Sites vulnerable to XSS can be used to phish Googlebot

One common security vulnerability developers must take into account is the Cross-Site Scripting (XSS) problem. The XSS exploit can be mitigated or defended against by using sanitization procedures that test values of variables in GET and POST requests. Server-side attacks exist, as well, but are well beyond the scope here. Apparently, Googlebot and indexing currently suffers from this vulnerability.

Phishing Googlebot?

Although XSS attacks can be used to deface or sabotage websites, it’s also one method for phishing. An attacker crafts a malicious link and sends users an email with that link to a website vulnerable to the XSS exploit. When a user clicks the malicious link, a script runs when the page loads. Newer versions of Chrome have a XSS Auditor sanity check for urls that might otherwise fool users.

Unfortunately, Googlebot currently operates running Chrome 41, an earlier version of the browser that does not have the XSS Auditor. Does this mean Googlebot is vulnerable to phishing-style URLs where an attacker might inject a malicious SEO attack script? For Google, an attacker might use JavaScript to inject elements into the DOM such as backlinks, and worse, manipulate the canonical.

XSS Googlebot exploit

The proof of concept (PoC) for this attack was published by SEO (and Security Researcher) Tom Anthony depicting the success of the attack method, including evidentiary screenshots of Google Search Console’s URL Inspection Tool displaying a modified source code as a result of the payload. Keep in mind that running a malicious script in this way has the potential to entirely rewrite the page for indexing.

Tom describes having undertaken the proper steps of vulnerability disclosure, listing a timeline of his communications with Google, and characterizing the responses. At this stage, Tom’s disclosure is an iffy prospect because the vulnerability conceivably still works in the wild, despite Google having told him in March it has “security mechanisms in place” for it. Security researchers sometimes publish 0day (unpatched) vulnerabilities in order to prompt companies into action.

Google’s response

Tom noted that people see evidence Googlebot has a pending upgrade that would presumably include the XSS Auditor URL filter. Once Googlebot upgrades to a newer instance of Chrome with the XSS Auditor in place, this attack will no longer work. In the meantime, Google can conceivably index and publish malicious links in SERPs that unwitting users of Firefox (which doesn’t currently have a XSS Auditor of its own) could conceivably click and get phished.

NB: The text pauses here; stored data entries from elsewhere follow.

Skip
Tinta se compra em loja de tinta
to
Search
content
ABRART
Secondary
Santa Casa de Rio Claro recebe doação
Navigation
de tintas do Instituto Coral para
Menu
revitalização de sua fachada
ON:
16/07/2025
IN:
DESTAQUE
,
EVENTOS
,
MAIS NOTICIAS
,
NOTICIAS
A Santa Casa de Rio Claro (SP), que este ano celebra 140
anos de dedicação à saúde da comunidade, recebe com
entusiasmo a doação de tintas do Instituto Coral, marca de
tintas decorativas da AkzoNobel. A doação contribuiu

We received the following statement from Google: “We appreciate the researcher bringing this issue to our attention. We have investigated and have found no evidence that this is being abused, and we continue to remain vigilant to protect our systems and make improvements.”

Exploits using XSS techniques are so widespread it’s conceivable that it’s happening somewhere. It’s simultaneously believable that no one other than the researcher has tried it.

How to protect against XSS attacks

To prevent the most common attacks, you need to make sure no malicious code (Javascript, PHP, SQL etc.) gets through to be processed by your application. Use built-in expectations of values such as an assurance that only the exact number and correctly named set of variables are present with every request. You should also encode data-type restrictions to test incoming values before proceeding.

For example, if your application is expecting a number then it should throw an exception, redirect, and maybe temporarily blacklist the IP address if it gets a string value as part of a bad request. The trouble is, there are a lot of fairly popular websites which are vulnerable to this sort of attack because they don’t take such steps. It’s fairly commonplace for attackers to pick at applications modifying request variable values to look for exploit opportunities.

One of Google’s proposals against XSS attacks takes the data-type sanity test as described above to the HTTP response header level with what it is calling: Trusted Types. Although it hasn’t yet been widely adopted Trusted Types may eventually serve as an important tactic for protecting your pages. That the vulnerability is not currently patched, however, is why it’s iffy to publish 0days. Google is vulnerable to this exploit.